Web scraping is everywhere, even if it's not necessarily spoken openly about or acknowledged. The publicized perception of web scraping is fairly negative, but doesn't take into account the benefits of data used in machine-learning or democratized data extraction (as in the case of this article or for building public service apps like transportation notifications), or the simple realities of competitive pricing and monitoring the activities of resellers.
Researchers, academics, data scientists, marketers, the list goes on for those who use web scraping daily.
Glad you enjoyed the article! I'm hoping that more examples of ethical data extraction will start to turn the tide of public perception.
I completely accept how important scraping is as a data source, but that doesn't make it any more legal. It's in a space right now where only big companies can take unmitigated advantage of the tool, because it'd cost millions of dollars to successfully defend a CFAA suit.
( The data that I'm mining is published here: http://www.bcra.gov.ar/Estadisticas/estprv010000.asp )
On this case, some scripts using Beautiful Soup were enough to get the job done, but I was completely unaware of Scrapy, seems like a fantastic tool, if I would have known about it I probably would have used it.
If you need to build a solid web scraping stack which is going to be maintained by many people and is critical to your business, you have two options… to use Scrapy or to build something yourself.
Scrapy has been tried and tested over 6-7 years of community development, as well as being the base infrastructure for a number of >$1B businesses. Not only this, but there is a suite of tools which you have been built around it – Portia for one, but also other lots of useful open source libraries: http://scrapinghub.com/opensource/).
Right now most people still have the issue of having to use xpath or css selectors to run your crawl or get the data, but not for too long.
There's more and more ways of skipping this step and getting at data automatically: https://github.com/redapple/parslepy/wiki/Use-parslepy-with-... https://speakerdeck.com/amontalenti/web-crawling-and-metadat... https://github.com/scrapy/loginform https://github.com/TeamHG-Memex/Formasaurus https://github.com/scrapy/scrapely https://github.com/scrapinghub/webpager https://moz.com/devblog/benchmarking-python-content-extracti...
Scrapy (and also lots of python tools, likely a majority of them created by people using it and BeautifulSoup) have lowered the cost of building web data harvesting systems to the point where one guy can build crawlers for an entire industry in a couple of months.
Outside of that, I did often find myself building my own tools with a combination of ruby, nokogiri and mechanize. Partly out of a desire to learn something new, and partly many of my use scenarios didn't require anything more complex than "Go to these pages, get the data within these elements and throw a CSV file over there".
Otherwise, I'd recommend you check out Portia (open source).
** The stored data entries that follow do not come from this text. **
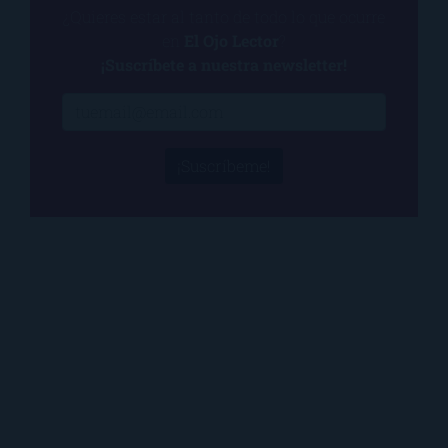
¿Quieres estar al tanto de todo lo que ocurre
en
El Ojo Lector
?
¡Suscríbete a nuestra newsletter!
¡Suscríbeme!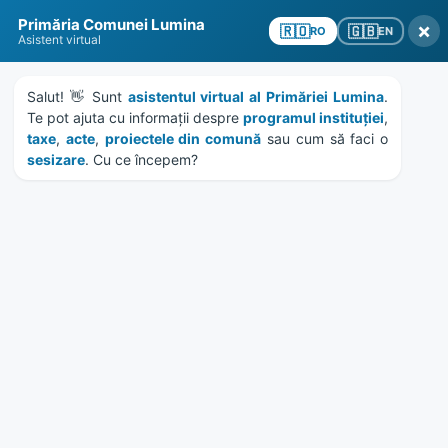
Skip
Skip
Skip
Skip
Primăria Comunei Lumina
to
to
to
to
×
🇬🇧
🇷🇴
EN
RO
Asistent virtual
content
left
right
footer
sidebar
sidebar
Salut! 👋 Sunt 
asistentul virtual al Primăriei Lumina
. 
Te pot ajuta cu informații despre 
programul instituției
, 
taxe
, 
acte
, 
proiectele din comună
 sau cum să faci o 
sesizare
. Cu ce începem?
MENU
HCL 176/2021 – aprobare
raport de evaluare teren
str. Pinului nr. 28
Home
Documente
/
We're in the middle of releasing the beta 2.0 version.
Is this even a realistic business model? Seems like this is what Scrapy is doing and what Import.io is doing. Make the tool free in order to get free marketing and then charge people willing to pay money to extract data.
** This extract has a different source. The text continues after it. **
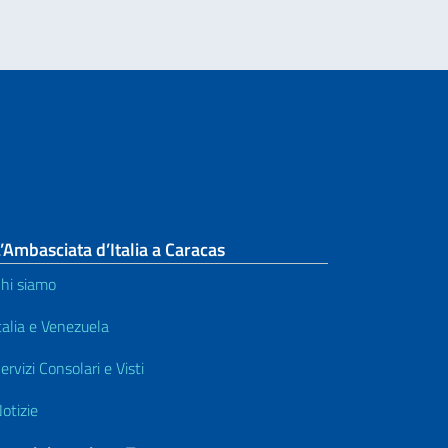
’Ambasciata d’Italia a Caracas
hi siamo
talia e Venezuela
ervizi Consolari e Visti
otizie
Meanwhile I see Mozenda charging like 5 cents for each page extracted, do you think this is a fair model or does it not matter?
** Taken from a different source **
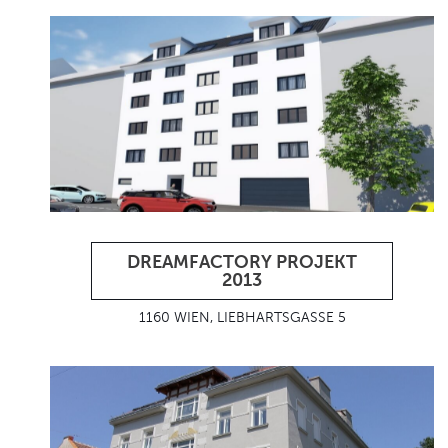
DREAMFACTORY PROJEKT
2013
1160 WIEN, LIEBHARTSGASSE 5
It's a hard problem to generalize.
> balance between people who want to scrape Linkedin to spam people, others looking to do good with the data they scrape, and website owners who get aggressive and threatening when they realize they are getting scraped
Agreed. No one wants to be the bad guy and most clients looking to spam people are awful clients to have anyhow. Btw scraping LinkedIn is fairly difficult/expensive and they like to sue people.